Minacciati dal mercato internazionale
Squali e razze necessitano di protezione nel commercio internazionale, perché il mercato globale delle pinne, della carne e dell’olio di fegato ha contribuito al declino delle popolazioni di tutte le specie.
Le nuove restrizioni al commercio internazionale adottate in ambito CITES dalla COP20 contribuiscono a colmare le lacune legali e normative che sono state sfruttate dalle reti criminali organizzate.
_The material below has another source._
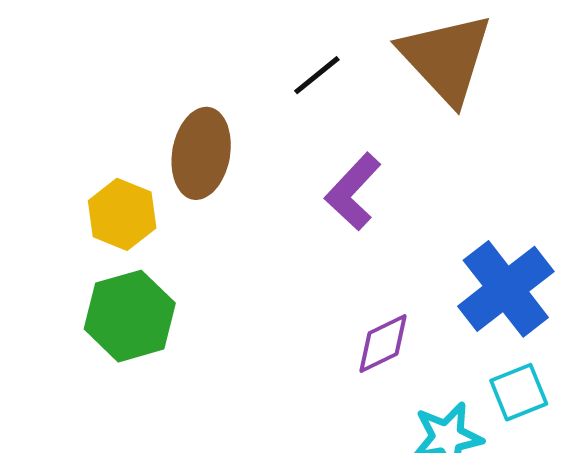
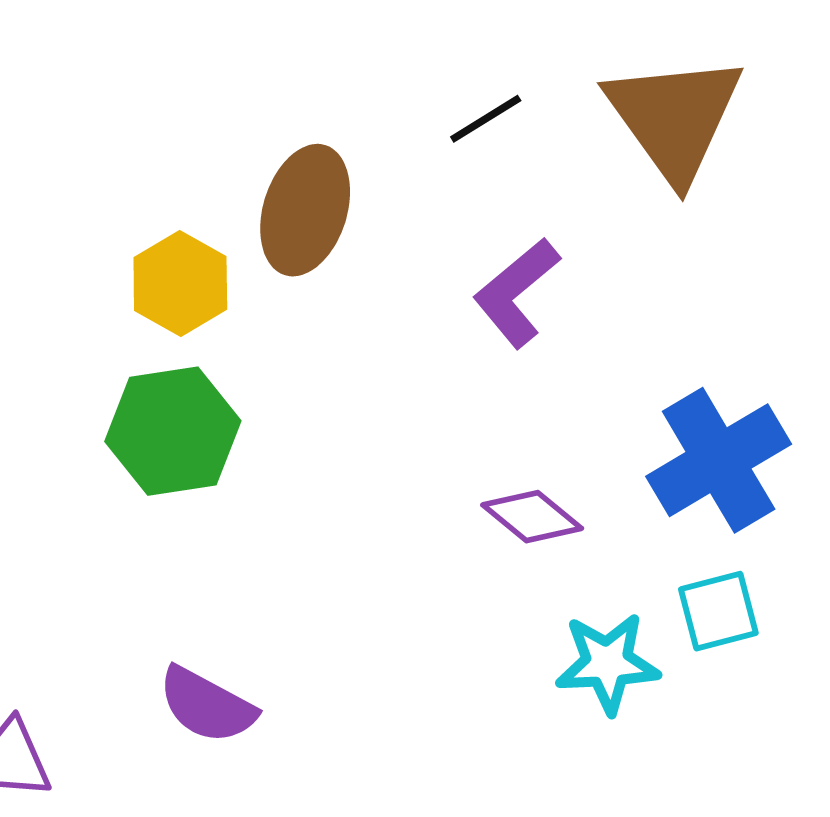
purple diamond: (383, 344) -> (532, 517), turned 58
La soddisfazione di Wildlife Justice Commission
Alla CITES COP20, Wildlife Justice Commission – Associazione che contrasta le reti criminali transnazionali che trafficano in fauna selvatica, legname e pesce – ha presentato i risultati operativi delle sue indagini sul traffico di pinne di squalo, che hanno rivelato dichiarazioni di esportazione sistematicamente false, l’uso di permessi fraudolenti, l’occultamento di pinne all’interno di spedizioni legali e il traffico persistente di squali del reef, in particolare squali pinna bianca oceanici, nonostante la loro precedente inclusione nell’Appendice II. Questi risultati sottolineano la portata e la sofisticatezza del commercio illegale e l’urgente necessità di protezioni globali più forti.
«Accogliamo con favore tutti gli inserimenti nella lista delle specie protette, poiché queste misure di protezione rafforzate sono fondamentali per salvaguardare le popolazioni vulnerabili. In particolare, il divieto di tutto il commercio internazionale di prodotti derivati dagli squali pinna bianca oceanici è un riconoscimento essenziale e atteso da tempo della portata del commercio illegale che minaccia questa specie» ha affermato Olivia Swaak-Goldman, direttore esecutivo di Wildlife Justice.
L’efficacia delle nuove protezioni
Le decisioni prese alla COP20 renderanno l’applicazione della legge più chiara e semplice, quindi più difficile da eludere per i trafficanti. Infatti, più specie sono protette, meno scappatoie potranno sfruttare le reti criminali per trasportare pinne di squalo attraverso i confini internazionali.